For ASV_7 and ASV_72, it is clear in panel A of Figure 5 that the 13C labeled isotope has a nice shift compared to the unlabeled 12C sources. Indeed, the resampling results summarized in panel B also show a clear distinction with non-overlapping confidence intervals. ASV_180, which had an EAF value close to zero shows a much smaller density shift between the unlabeled and labeled samples, and the resampling results show overlapping confidence intervals.

ASV_100, on the other hand, shows a negative EAF value. In panel A we can see the peaks of the 13C do appear shifted left of the 12C, and although the confidence intervals do not overlap, we don’t expect to see lower 13C density values compared to 12C. In panel A, it appears two of the 13C lines abruptly end, which may be a sign that ASV_100 doesn’t occur in as many fractions as necessary.

The plot_feature_occurrence() function can be used to see how often a feature occurs in the samples and give some idea about whether they span the range of densities, are found in fractions close or far from one another, and how the calculated WAD value is affected by these occurrences.

plot_feature_occurrence(qsip_list$Drought, features)
Figure 6: Feature occurrence across density fractions for the four example features from the Drought comparison.

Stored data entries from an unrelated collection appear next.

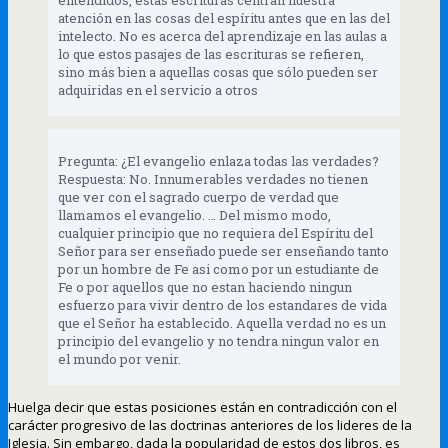
atención en las cosas del espíritu antes que en las del
intelecto. No es acerca del aprendizaje en las aulas a
lo que estos pasajes de las escrituras se refieren,
sino más bien a aquellas cosas que sólo pueden ser
adquiridas en el servicio a otros
Pregunta: ¿El evangelio enlaza todas las verdades?
Respuesta: No. Innumerables verdades no tienen
que ver con el sagrado cuerpo de verdad que
llamamos el evangelio. … Del mismo modo,
cualquier principio que no requiera del Espíritu del
Señor para ser enseñado puede ser enseñando tanto
por un hombre de Fe asi como por un estudiante de
Fe o por aquellos que no estan haciendo ningun
esfuerzo para vivir dentro de los estandares de vida
que el Señor ha establecido. Aquella verdad no es un
principio del evangelio y no tendra ningun valor en
el mundo por venir.
Huelga decir que estas posiciones están en contradicción con el
carácter progresivo de las doctrinas anteriores de los lideres de la
Iglesia. Sin embargo, dada la popularidad de estos dos libros, es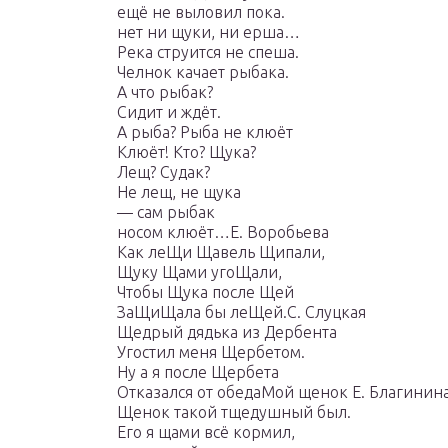
ещё не выловил пока.
нет ни щуки, ни ерша…
Река струится не спеша.
Челнок качает рыбака.
А что рыбак?
Сидит и ждёт.
А рыба? Рыба не клюёт
Клюёт! Кто? Щука?
Лещ? Судак?
Не лещ, не щука
— сам рыбак
носом клюёт…Е. Воробьева
Как леЩи Щавель Щипали,
Щуку Щами угоЩали,
Чтобы Щука после Щей
ЗаЩиЩала бы леЩей.С. Слуцкая
Щедрый дядька из Дербента
Угостил меня Щербетом.
Ну а я после Щербета
Отказался от обедаМой щенок Е. Благинина
Щенок такой тщедушный был.
Его я щами всё кормил,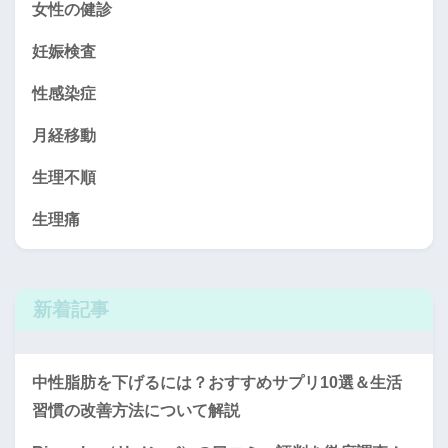
女性の健診
妊娠検査
性感染症
月経移動
生理不順
生理痛
新着記事
中性脂肪を下げるには？おすすめサプリ10選＆生活
習慣の改善方法について解説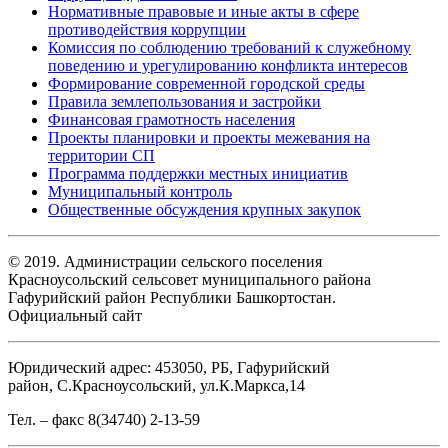
Нормативные правовые и иные акты в сфере
противодействия коррупции
Комиссия по соблюдению требований к служебному
поведению и урегулированию конфликта интересов
Формирование современной городской среды
Правила землепользования и застройки
Финансовая грамотность населения
Проекты планировки и проекты межевания на
территории СП
Программа поддержки местных инициатив
Муниципальный контроль
Общественные обсуждения крупных закупок
© 2019. Администрации сельского поселения
Красноусольский сельсовет муниципального района
Гафурийский район Республики Башкортостан.
Официальный сайт
Юридический адрес: 453050, РБ, Гафурийский
район, С.Красноусольский, ул.К.Маркса,14
Тел. – факс 8(34740) 2-13-59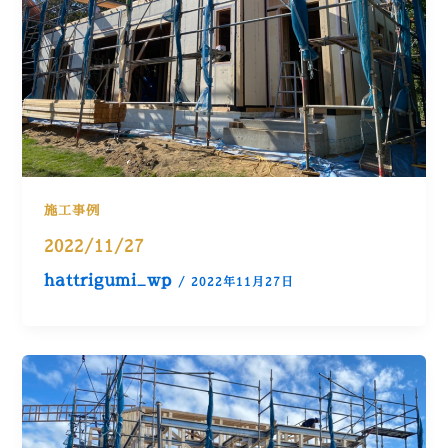
施工事例
2022/11/27
hattrigumi_wp
/
2022年11月27日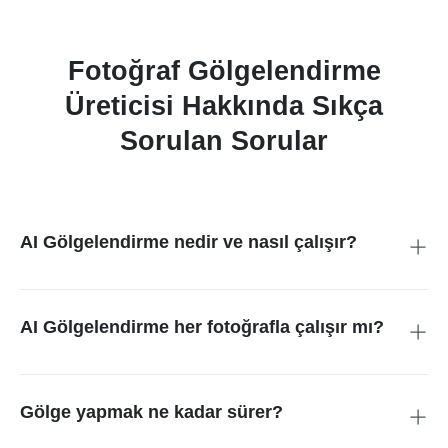
Fotoğraf Gölgelendirme
Üreticisi Hakkında Sıkça
Sorulan Sorular
AI Gölgelendirme nedir ve nasıl çalışır?
AI Gölgelendirme sayesinde fotoğraflarınıza gerçekçi gölgeler
ekleyebilirsiniz. Bu teknoloji, fotoğrafınızı analiz eder ve yaşam
benzeri gölgeler oluşturur. Tek yapmanız gereken,
AI Gölgelendirme her fotoğrafla çalışır mı?
görüntünüzü araca yüklemek ve araç gerisini halleder.
Evet, AI Gölgelendirme birçok fotoğraf türüyle çalışabilir. Ürün,
insan veya mekan fotoğraflarınıza gölge ekleyebilirsiniz. En iyi
sonuçları, net ve büyük görüntülerle alırsınız.
Gölge yapmak ne kadar sürer?
Gölgeleme süresi, fotoğrafın karmaşıklığına bağlı olarak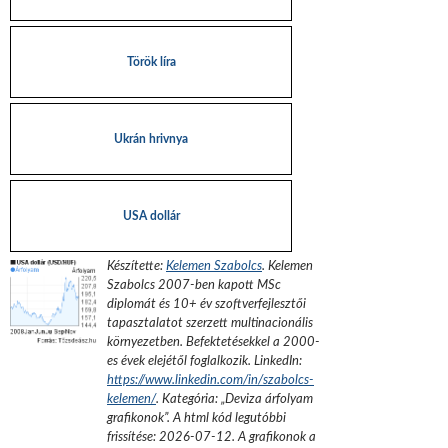
Török líra
Ukrán hrivnya
USA dollár
Készítette:
Kelemen Szabolcs
.
Kelemen
Szabolcs 2007-ben kapott MSc
diplomát és 10+ év szoftverfejlesztői
tapasztalatot szerzett multinacionális
környezetben. Befektetésekkel a 2000-
es évek elejétől foglalkozik.
LinkedIn:
https://www.linkedin.com/in/szabolcs-
kelemen/
. Kategória: „
Deviza árfolyam
grafikonok
”.
A html kód legutóbbi
frissítése:
2026-07-12
. A grafikonok a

Figure 6 shows that ASV_100 stops appearing in some labeled sources after a density of ~1.7. With show_wad = TRUE and scale = "feature" we can overlay the WAD values and relative abundance (Figure 7). Here, the size of the circle represents the relative abundance of the feature in the sample, and for ASV_100 we see the most abundant fraction does heavily influence the calculated WAD value (vertical bar). So, although missing data on the “right side” of the curve may lead to issues, it doesn’t seem to affect the WAD value for ASV_100, assuming the peak of the values are in that most abundant fraction.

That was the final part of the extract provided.